May 04, 2019 11:46 AM EDT

Could Electric Scooters Transform the Way We Think of Transportation?

There is a global rush to figure out the most efficient way to replace vehicles that run on fossil fuels under pressure to be more environmentally friendly and deal with a potential shortage of petroleum soon. The push now is towards electric cars, with Smart Energy International noting that globally governments and private businesses are turning to electricity to power their newest vehicles. One of the world's most prolific electric vehicle companies, Elon Musk's Tesla, spent almost one and a half billion dollars in 2018 on research and development according to Statista. However, while electric and hybrid vehicles are slowly but surely dominating the roads, a lightly sleeping competitor may show them up at their own game.

Scooters, Scooters Everywhere

Roland Berger reports that in Southeast Asia, the majority of transport is provided by these two-wheeled vehicles, partially because of the lack of parking space for cars. The cost of these two-wheeled wonders is negligible, with new ones costing as little as USD 500 and used ones coming in at almost half that cost. With the late availability of income from the newly industrialized areas of India and other parts of Southeast Asia, the scooter market is one that is ripe for the entry of an environmentally friendly transport option. According to Sixth Tone, China has over 200 million of these electric bikes (e-bikes) already with a potential 30 million entering the market each year. As far as commuters are concerned, e-bikes off a space-friendly, environmentally friendly and convenient way to traverse the city.

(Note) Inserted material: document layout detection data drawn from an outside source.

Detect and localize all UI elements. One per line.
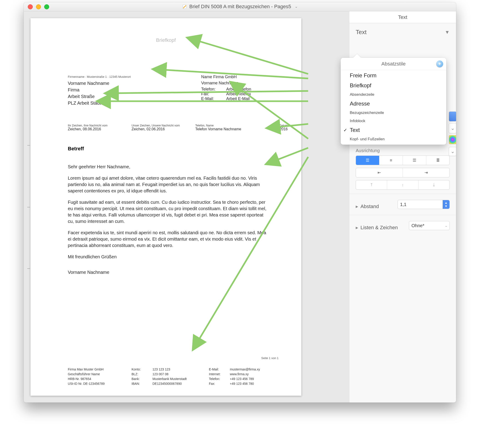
style-name: Text [356,29,367,36]
ref-val: 15.06.2016 [259,127,288,131]
ib-row: E-Mail:Arbeit E-Mail [201,96,251,101]
addr-line: PLZ Arbeit Stadt [68,100,109,106]
closing: Mit freundlichen Grüßen [68,253,268,260]
info-block[interactable]: Name Firma GmbH Vorname Nachname Telefon… [201,75,251,101]
ref-val: Telefon Vorname Nachname [195,127,259,131]
font-size-stepper[interactable] [449,112,456,121]
svg-rect-0 [183,4,186,8]
ref-head: Unser Zeichen, Unsere Nachricht vom [131,124,195,127]
paragraph-styles-popover: Absatzstile + Freie FormBriefkopfAbsende… [341,58,446,145]
style-item[interactable]: Freie Form [341,71,446,81]
popover-header: Absatzstile + [341,58,446,70]
section-list: Listen & Zeichen [360,225,398,230]
style-item[interactable]: Adresse [341,99,446,109]
minimize-icon[interactable] [36,4,41,9]
checkmark-icon: ✓ [343,127,347,133]
align-justify-button[interactable]: ≣ [426,156,449,165]
salutation: Sehr geehrter Herr Nachname, [68,164,268,170]
titlebar: Brief DIN 5008 A mit Bezugszeichen - Pag… [24,2,456,11]
disclosure-triangle-icon[interactable]: ▶ [356,205,358,208]
footer-row: IBAN:DE12345000067890 [131,381,209,386]
traffic-lights [28,4,49,9]
valign-bottom-button: ⤓ [418,180,449,189]
footer-row: BLZ:123 007 08 [131,372,209,377]
format-inspector: Text Text ▼ ⌄ ⌄ Ausrichtung ☰ ≡ ☰ ≣ [349,11,456,402]
style-item[interactable]: Briefkopf [341,81,446,90]
inspector-tab-text[interactable]: Text [349,11,456,23]
addr-line: Vorname Nachname [68,80,109,87]
char-style-dropdown[interactable]: ⌄ [449,147,456,156]
vertical-align-segment: ⤒ ↕ ⤓ [356,180,450,190]
pages-app-icon [182,4,187,9]
list-combo[interactable]: Ohne*⌄ [409,221,450,230]
style-item[interactable]: Infoblock [341,117,446,125]
signature: Vorname Nachname [68,269,268,275]
paragraph: Lorem ipsum ad qui amet dolore, vitae ce… [68,175,268,194]
spacing-value: 1,1 [400,202,406,207]
ib-head: Name Firma GmbH [201,75,251,79]
page: Briefkopf Firmenname · Musterstraße 1 · … [30,18,301,396]
sender-line[interactable]: Firmenname · Musterstraße 1 · 12345 Must… [68,75,131,78]
outdent-button[interactable]: ⇤ [356,168,403,177]
chevron-down-icon[interactable]: ⌄ [295,4,298,9]
footer-row: Internet:www.firma.xy [209,372,286,377]
window-title: Brief DIN 5008 A mit Bezugszeichen - Pag… [189,4,291,10]
disclosure-triangle-icon[interactable]: ▶ [356,226,358,230]
section-alignment: Ausrichtung [356,148,450,153]
section-spacing: Abstand [360,204,379,209]
list-value: Ohne* [411,223,424,228]
align-center-button[interactable]: ≡ [379,156,403,165]
footer-row: Telefon:+49 123 456 789 [209,377,286,381]
letterhead-placeholder[interactable]: Briefkopf [30,37,301,43]
paragraph: Facer expetenda ius te, sint mundi aperi… [68,230,268,248]
app-window: Brief DIN 5008 A mit Bezugszeichen - Pag… [24,2,456,402]
style-item[interactable]: Absenderzeile [341,90,446,99]
chevron-down-icon: ▼ [445,29,450,35]
indent-button[interactable]: ⇥ [403,168,449,177]
paragraph-style-selector[interactable]: Text ▼ [356,29,450,36]
text-align-segment: ☰ ≡ ☰ ≣ [356,156,450,165]
popover-title: Absatzstile [382,61,405,67]
ref-head: Ihr Zeichen, Ihre Nachricht vom [68,124,131,127]
page-number: Seite 1 von 1 [261,356,279,360]
paragraph: Fugit suavitate ad eam, ut essent debiti… [68,199,268,224]
addr-line: Firma [68,87,109,93]
style-item[interactable]: Bezugszeichenzeile [341,109,446,117]
footer-row: E-Mail:mustermax@firma.xy [209,367,286,372]
align-right-button[interactable]: ☰ [403,156,426,165]
ref-head: Datum [259,124,288,127]
style-item[interactable]: Kopf- und Fußzeilen [341,135,446,143]
ib-head: Vorname Nachname [201,81,251,86]
ft: USt-ID Nr. DE-123456789 [68,381,131,386]
subject[interactable]: Betreff [68,146,84,152]
ref-val: Zeichen, 08.06.2016 [68,127,131,131]
ft: Geschäftsführer Name [68,372,131,377]
indent-segment: ⇤ ⇥ [356,168,450,177]
valign-top-button: ⤒ [356,180,387,189]
ft: Firma Max Muster GmbH [68,367,131,372]
recipient-address[interactable]: Vorname Nachname Firma Arbeit Straße PLZ… [68,80,109,106]
document-canvas[interactable]: Briefkopf Firmenname · Musterstraße 1 · … [24,11,349,402]
valign-middle-button: ↕ [387,180,418,189]
body-text[interactable]: Sehr geehrter Herr Nachname, Lorem ipsum… [68,164,268,280]
color-well-icon[interactable] [449,135,456,144]
ref-val: Zeichen, 02.06.2016 [131,127,195,131]
style-list: Freie FormBriefkopfAbsenderzeileAdresseB… [341,70,446,145]
style-item[interactable]: Text✓ [341,125,446,135]
ft: HRB-Nr. 987654 [68,377,131,381]
spacing-combo[interactable]: 1,1▲▼ [398,200,450,209]
align-left-button[interactable]: ☰ [356,156,379,165]
footer-block[interactable]: Firma Max Muster GmbH Geschäftsführer Na… [68,367,288,386]
footer-row: Bank:Musterbank Musterstadt [131,377,209,381]
bold-popup-icon[interactable]: ⌄ [449,123,456,133]
add-style-button[interactable]: + [436,60,443,67]
ib-row: Fax:Arbeit Telefax [201,92,251,96]
ref-head: Telefon, Name [195,124,259,127]
footer-row: Konto:123 123 123 [131,367,209,372]
close-icon[interactable] [28,4,33,9]
workarea: Briefkopf Firmenname · Musterstraße 1 · … [24,11,456,402]
ib-row: Telefon:Arbeit Telefon [201,87,251,92]
footer-row: Fax:+49 123 456 780 [209,381,286,386]
zoom-icon[interactable] [44,4,49,9]
reference-row[interactable]: Ihr Zeichen, Ihre Nachricht vomZeichen, … [68,124,288,131]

Battery Packs and Easy Charging

When electric vehicles first entered the market, their dependence on Lithium Ion batteries made the entire vehicle construction process expensive. The thought of selling costly emerging technology like this to the third world was laughable in the extreme. Then suddenly, because of the slow adoption of the technology around the globe, competing manufacturers and more R&D going into the field, the construction of batteries became so affordable that even poorer countries could afford electric power in their transport. Electrive mentions that batteries are likely to drop by 52% by the time 2030 rolls around. Due to the lack of charging stations in developing countries, manufacturers have fallen back on offering means of charging from a home power supply, but eventually, the idea is to roll out charging stations in easily accessible places to deal with the demand.

Why a Scooter?

In developing nations, not only is it difficult for a factory or commercial worker to afford a vehicle, but the hoops put in place by financial organizations to qualify for loans for cars puts it out of reach of most workers. The added problem of massive snarls of traffic that slow progress means that even affording a car is no guarantee of personal transport. Instead, the use of a power scooter is more prevalent in places where the population is massive because of the added mobility a scooter offers to the operator. Overall, consumers prefer spending less time stuck behind a traffic jam, and the fact that they can still have motorized transport that avoids that bottleneck makes the decision to buy a scooter the obvious one.

Government Support Needed

As with most developing nations, no move along these lines will succeed unless the government puts in the requisite support. Subsidies for entrepreneurs who want to open charging stations is a potential way for governments to stimulate the growth of electric adoption. Manufacturers can aid in creating standardized sizes of components and batteries to assist in the importation and distribution of parts. The fight to control climate change has already begun, and while there is a distinct need for our thinking about carbon-based transportation to change in the first world, developing nations are the most crucial battleground in this war.